Task goal: Exactly and only the lines from the one with "Sa oled Anonüümne" through the end of the listing are to be transcribed, both ends included.

+---+

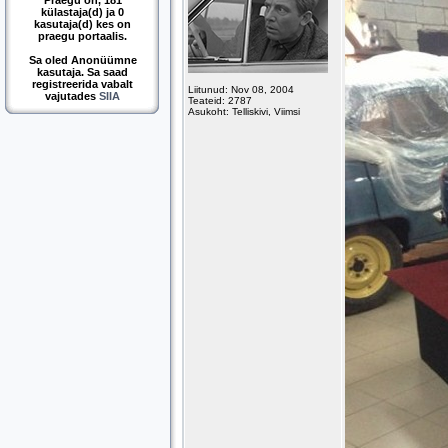
Praegu on, 181
külastaja(d) ja 0
kasutaja(d) kes on
praegu portaalis.
Sa oled Anonüümne
kasutaja. Sa saad
registreerida vabalt
Liitunud: Nov 08, 2004
vajutades
SIIA
Teateid: 2787
Asukoht: Telliskivi, Viimsi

+---+

Solution to this exercise:
Sa oled Anonüümne
kasutaja. Sa saad
registreerida vabalt
Liitunud: Nov 08, 2004
vajutades
SIIA
Teateid: 2787
Asukoht: Telliskivi, Viimsi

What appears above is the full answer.